In 1910, Eaton ran away from home to join the Johnny Jones Exhibition as a high dive act in Bangor, Maine. Within two years she met Ira Watkins. Watkins had his own show and lured the adventurous Eaton to train, then participate in “Watkins’s Wall of Death” motordrome. She married Watkins in 1917 and one year later gave birth to her only child, Beverly June Watkins. In 1920, due to the nomadic lifestyle of circus performers, Ira Watkins’s mother, Emma, took custody of Beverly and raised her in Rutland, Vermont.

==Motordrome career==

A motordrome, also known as “The Wall of Death,” is a barrel-shaped track made of smooth two-by-four-inch boards that bank upward at a 45-60 degree angle. Eaton rode her 1912 Indian motorcycle along the inside of the barrel wall at speeds up to 60 miles per hour—often with no hands. She told a reporter that although the riding appeared to be “clever,” she more or less functioned without really thinking about the danger or what she was doing.

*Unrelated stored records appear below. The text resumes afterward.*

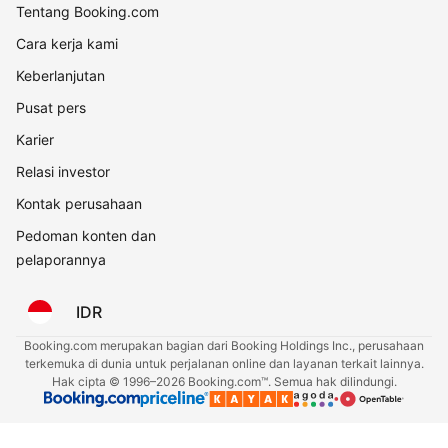
Tentang Booking.com
Cara kerja kami
Keberlanjutan
Pusat pers
Karier
Relasi investor
Kontak perusahaan
Pedoman konten dan
pelaporannya
IDR
Booking.com merupakan bagian dari Booking Holdings Inc., perusahaan
terkemuka di dunia untuk perjalanan online dan layanan terkait lainnya.
Hak cipta © 1996–2026 Booking.com™. Semua hak dilindungi.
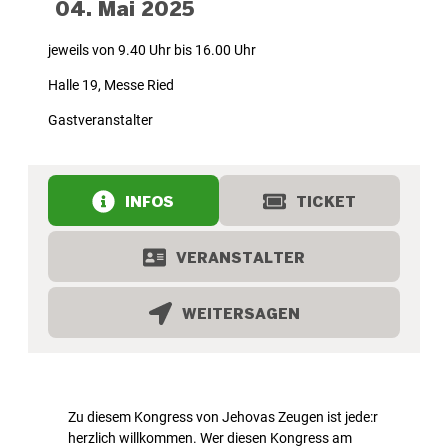
04. Mai 2025
jeweils von 9.40 Uhr bis 16.00 Uhr
Halle 19, Messe Ried
Gastveranstalter
INFOS
TICKET
VERANSTALTER
WEITERSAGEN
Zu diesem Kongress von Jehovas Zeugen ist jede:r
herzlich willkommen. Wer diesen Kongress am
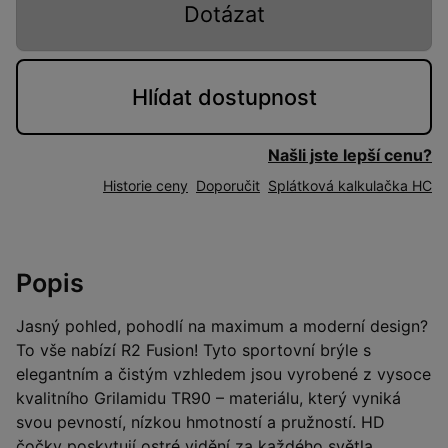
Dotázat
Hlídat
dostupnost
Našli jste lepší cenu?
Historie ceny
Doporučit
Splátková kalkulačka HC
Popis
Jasný pohled, pohodlí na maximum a moderní design?
To vše nabízí R2 Fusion! Tyto sportovní brýle s
elegantním a čistým vzhledem jsou vyrobené z vysoce
kvalitního Grilamidu TR90 – materiálu, který vyniká
svou pevností, nízkou hmotností a pružností. HD
čočky poskytují ostré vidění za každého světla,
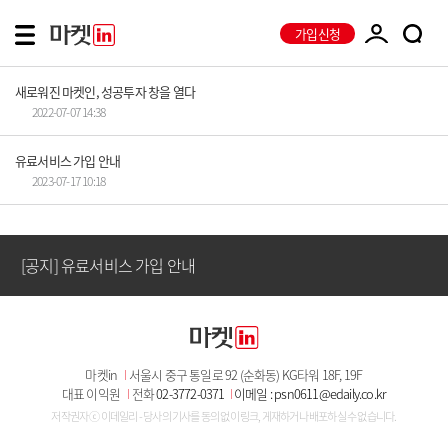
가입신청
새로워진 마켓인, 성공투자 창을 열다
2022-07-07 14:38
[공지] 유료서비스 가입 안내
유료서비스 가입 안내
2023-07-17 10:18
[공지] 새로워진 마켓인, 성공투자 창을 열다
[공지] 유료서비스 가입 안내
[공지] 새로워진 마켓인, 성공투자 창을 열다
마켓in
I
서울시 중구 통일로 92 (순화동) KG타워 18F, 19F
[공지] 유료서비스 가입 안내
대표 이익원
I
전화
02-3772-0371
I
이메일 : psn0611@edaily.co.kr
저작권자 ⓒ 이데일리 - 당사의 기사를 동의 없이 링크, 게재하거나 배포하실 수 없습니다.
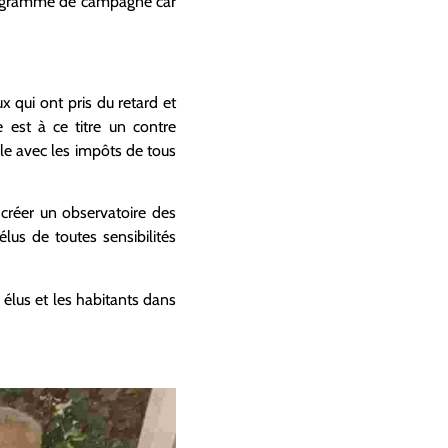
programme de campagne car
x qui ont pris du retard et
 est à ce titre un contre
ale avec les impôts de tous
 créer un observatoire des
lus de toutes sensibilités
 élus et les habitants dans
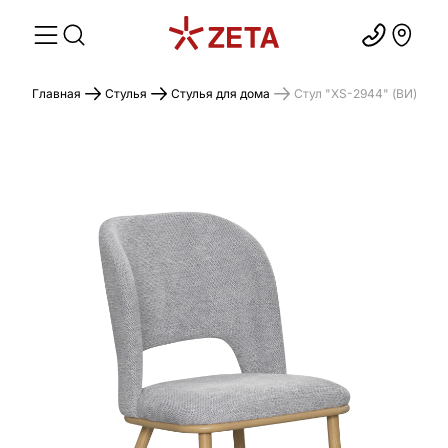
Главная
Стулья
Стулья для дома
Cтул "XS-2944" (ВИ)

Onlookers, who stood at the top of the barrel as riders edged closer and closer to the top, were unaware of the ease with which the riders performed—for the most part. On one occasion, Eaton’s back brake locked during a performance. She tumbled to the bottom of the motordrome and spent several weeks in the hospital suffering from head and facial injuries. While death was common in the motordrome, Eaton’s injuries never stopped her from riding the walls.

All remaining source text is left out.